Caroline: That being said, I loved everything else about the setting. The political maneuvering around the oil, and the Russian company angling for it, felt believable. The geography of the setting was well depicted – the wind, the air, the summer that Gunnar compares Brenna to in her yellow dress. I loved it when the small-town mayor got snarky with Gunnar. I even liked the detail to have Brenna go to the University of Edinburgh, not Oxford/Cambridge – there’s such a long historical connection between Scotland and the islands of the north Atlantic, and the choice made sense.
Em: Alright, we agree that Brenna and Gunnar had excellent chemistry in bed and out of it. But what did you think of the trajectory of their relationship (notwithstanding the awkward opening sequence)?
Most authors would have gone for the obvious, making Brenna a shy, ugly duckling wallflower, but as usual, Ms. O’Keefe goes in a different direction. Brenna isn’t a great, obvious beauty or the super fashionable, popular, life of the party heroine. Her beauty is less obvious, and she’s completely comfortable in her skin. Her greatest strength is her intelligence and love of her homeland; although she’s still plagued with familiar insecurities when faced with a handsome ladykiller like Gunnar.
Caroline: Brenna is that girl who is so awkward when she’s younger, and I just wanted to tell her, “Hang in there. You are not meant to peak at sixteen or twenty-two. You will grow into yourself, and the people around you will mature and realize that your gifts are more worth admiring than the things they prioritize now.” Being born a prince nearly ruined Gunnar, but joining the royal family is an opportunity for Brenna, and she’ll do whatever it takes to make it a success. I was cheering for her so hard and it was incredibly satisfying to watch her win.
Em: I also thought Gunnar was more than the stereotypical bad boy. He’s sensitive and damaged (okay, those are still stereotypes)… but curious. Brenna is the ‘smart’ one, but Gunnar’s intelligence is different. He understands people and relationships, and he’s honest enough to admit he can learn from Brenna and not too proud to do so. I loved that about him.

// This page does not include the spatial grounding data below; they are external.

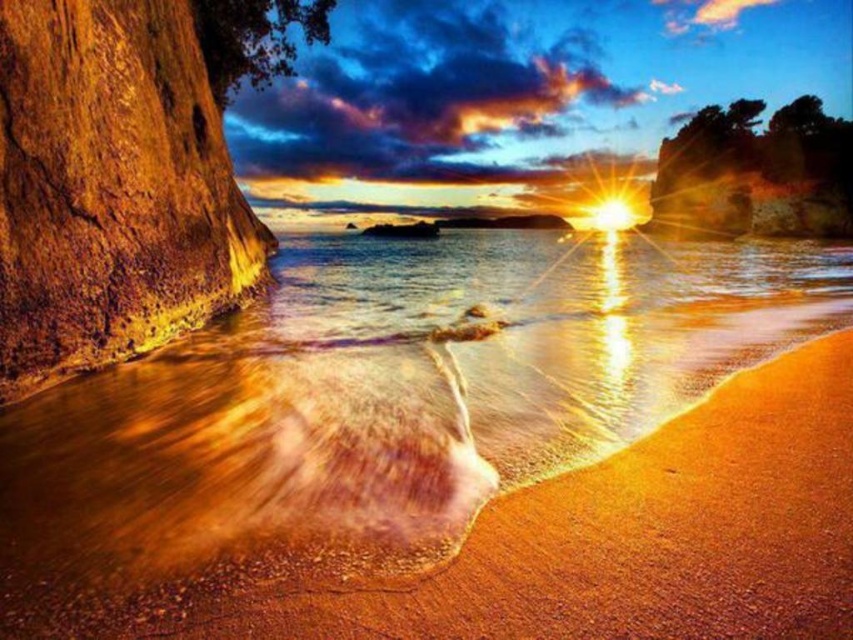 Question: Which point appears closest to the camera in this image?

Choices:
 (A) (119, 163)
 (B) (706, 244)

Answer: (A)

Question: Is golden sand at lower center smaller than rusty wood rock at left?

Choices:
 (A) yes
 (B) no

Answer: (B)

Question: Among these objects, which one is nearest to the camera?

Choices:
 (A) rusty wood rock at left
 (B) golden sand at lower center

Answer: (B)

Question: Can you confirm if golden sand at lower center is wider than rusty wood rock at left?

Choices:
 (A) no
 (B) yes

Answer: (B)

Question: Does golden sand at lower center appear on the right side of rusty wood rock at left?

Choices:
 (A) yes
 (B) no

Answer: (A) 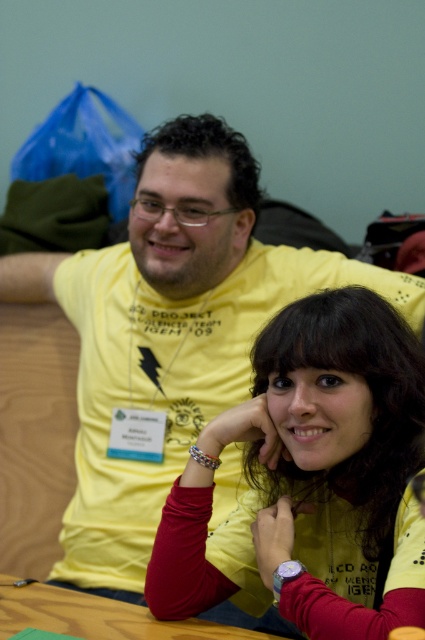 You are organizing a charity event where bracelets are donated. The metallic bracelet at lower center and the multicolored fabric bracelet at lower center are available. If you need to choose the one with the bigger size for a wrist with limited flexibility, which bracelet should you pick?

The metallic bracelet at lower center has a larger size compared to the multicolored fabric bracelet at lower center, so you should choose the metallic bracelet at lower center for a wrist with limited flexibility.

You are designing a layout for a promotional poster and need to place the matte yellow shirt at center and the multicolored fabric bracelet at lower center. Given their sizes, which object should be placed higher on the poster to maintain visual hierarchy?

The matte yellow shirt at center should be placed higher on the poster because it is taller than the multicolored fabric bracelet at lower center, ensuring visual hierarchy is maintained. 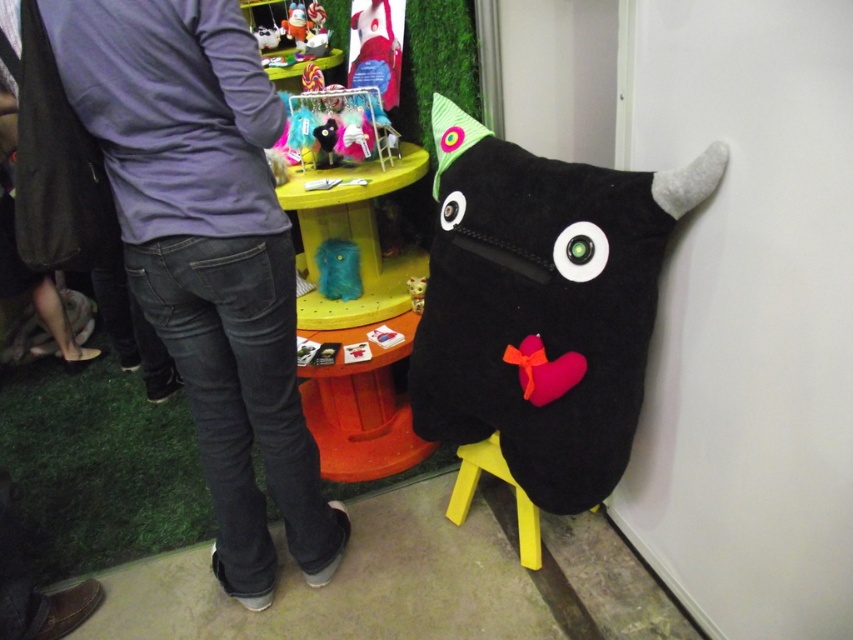 Question: Does dark denim jeans at lower left appear on the left side of teal felt pouch at center?

Choices:
 (A) no
 (B) yes

Answer: (B)

Question: Which point is closer to the camera?

Choices:
 (A) soft plush cat at center
 (B) teal felt pouch at center

Answer: (A)

Question: Can you confirm if soft plush toy at right is smaller than teal felt pouch at center?

Choices:
 (A) yes
 (B) no

Answer: (B)

Question: Which object is closer to the camera taking this photo?

Choices:
 (A) soft plush cat at center
 (B) dark denim jeans at lower left
 (C) teal felt pouch at center
 (D) soft plush toy at right

Answer: (D)

Question: Which is nearer to the dark denim jeans at lower left?

Choices:
 (A) fuzzy yellow plush at center
 (B) soft plush toy at right
 (C) yellow plastic stool at lower center

Answer: (B)

Question: Does dark denim jeans at lower left have a larger size compared to fuzzy yellow plush at center?

Choices:
 (A) yes
 (B) no

Answer: (A) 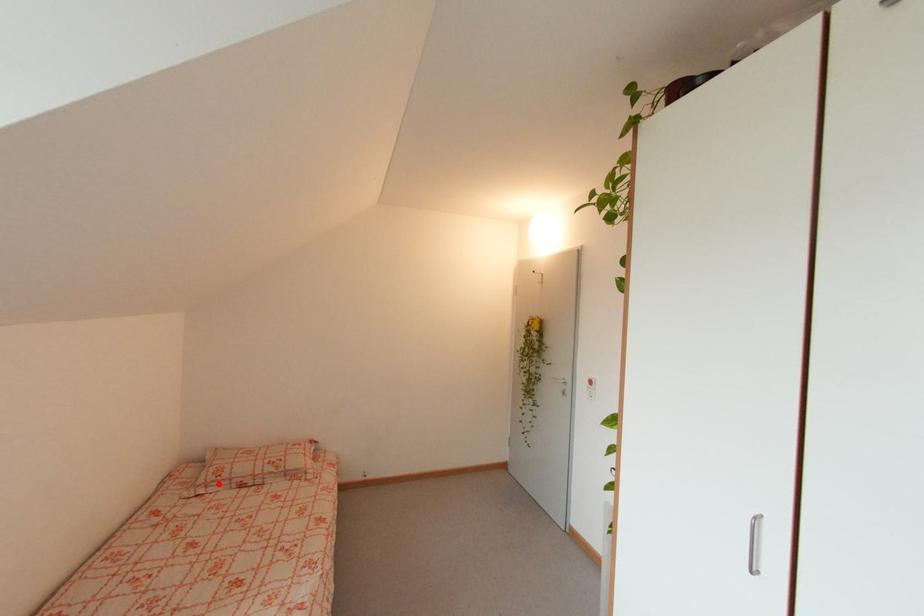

Caroline: I do see that, but to me, he was much more of a stock character than Brenna. I see Gunnar as the nerd-girl fantasy of the hot guy who can choose any woman becoming utterly smitten by a competent, managing brainiac. And I’m okay with that!
Em: I had high hopes for this surprise (to me) novel from one of my favorite authors. If it was slightly longer I think it would have been a DIK. As it is, it’s still pretty great and it’s a solid B+ from me.
Caroline: My Wicked Prince is sexy wish-fulfillment fun. Definitely enjoyable. I give it a B+, too.